14

It all starts when she is fourteen. With an arranged marriage consented by her father, she leaves her home with a forty-year-old man.  At the age of fifteen, she drops out of the school to give birth. Her husband doesn’t even buy her a pair of shoes, because he wants to impede her social interactions by not letting her out of the house. Each day, while she takes care of the children and cleans the house according to the same old monotonous schedule, her husband keeps himself busy with getting drunk at a local bar. He comes home at 01.00 am, screaming unpurposefully without even being able to standing upright. He vents his anger by splitting his wife’s lip. Then he falls asleep on the couch in peace. As he falls asleep his wife sits on the floor with blood leaking out of her mouth and a tiny drop of tear at the corner of her eye. She ends her day with another scar and sheds her tears inside to her gut. She gets humiliated and deterred. She gets silenced. She adapts herself to this sick lifestyle and endures it for years. After years of lovelessness and maltreatment, at a time when she feels ashamed of the scars on her face and the woman she turned into, she tries to escape from this labyrinth of violence. But eventually, her husband finds out about her plans. He grabs a kitchen knife, stabs her 13 times, puts her in a plastic bag and dumps the bag outside. Then he comes back home, lies on the couch and opens the television with an anxious but mostly relieved smile on his face. He quietly says to himself: “If she were to run away, what would the village think about me? ‘A man, who can’t even dispose a wife.’ I restored my honor.” A couple of weeks after his arrest, he goes to trial. He gets 5 years off for good behaviour and 3 years off for “reasonable motive”. On the 3rd year of his 17-year sentence, he is released on parole. Another hopeful girl marries him with a prearranged marriage. And this terrifying cycle repeats itself all over again.

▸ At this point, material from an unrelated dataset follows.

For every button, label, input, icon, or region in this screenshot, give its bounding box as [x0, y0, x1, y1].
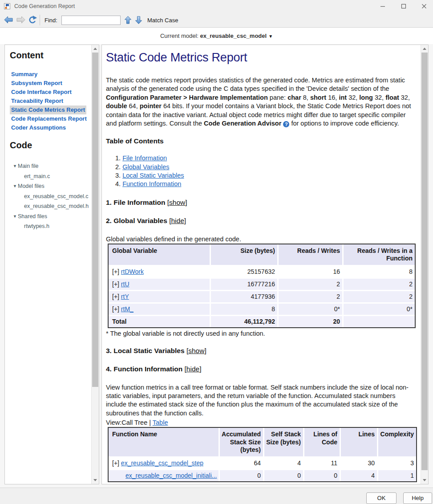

During the last 5 years, 1134 women are slaughtered by their husbands in Turkey. And it’s not just the violence that is perpetuated against women. Even in “better” situations, there are way too many instances of men seeing women as property of their own. That’s why they think they’re justified in treating women terribly. As a society, we don’t seem to give enough consideration to these incidents. Maybe it’s because we are so busy with all the “men’s issues”  -political problems, bombing attacks and martyr news- that the honor crimes stays at the background. Maybe we are so used to seeing front-page headlines such as “Man stabbed his wife to death” that we are numb against these news. Or maybe we just don’t know how to eliminate the disdain for women from our society, thus the only action we make our government take is to pass more laws protecting women rights. What no one realizes is that it’s not the laws that needs to get stricter in order to end this perpetual cycle. It’s notion of the society, which allows -more accurately, encourages- men to brutally murder their wives, if not, treat them badly under the title of  “saving their virtue”. It is the lack of self-confidence of women, who can’t raise their voices against the contempt they face, that should be changed. It can be done so, only by releasing the Turkish people from their religious and traditional ties that bind them to this obsolete honor code. The key element that will make Turkey achieve this goal is to educate our society in a way that makes us embrace the idea of “science and knowledge is more of a guide to us than religion and tradition is.” I know that because compared to very few chances given to women in our society, I’ve been given the chance to become educated.  I’ve been given the chance see men and women equally, and I’ve been given the chance to fight for this equality. That’s why I know that when we set free ourselves from the drawbacks of conservativeness, we will be able to raise women, who are not forced to become a woman at the age of fourteen, who are self-confident,  and who are not considered as a property, but as an individual.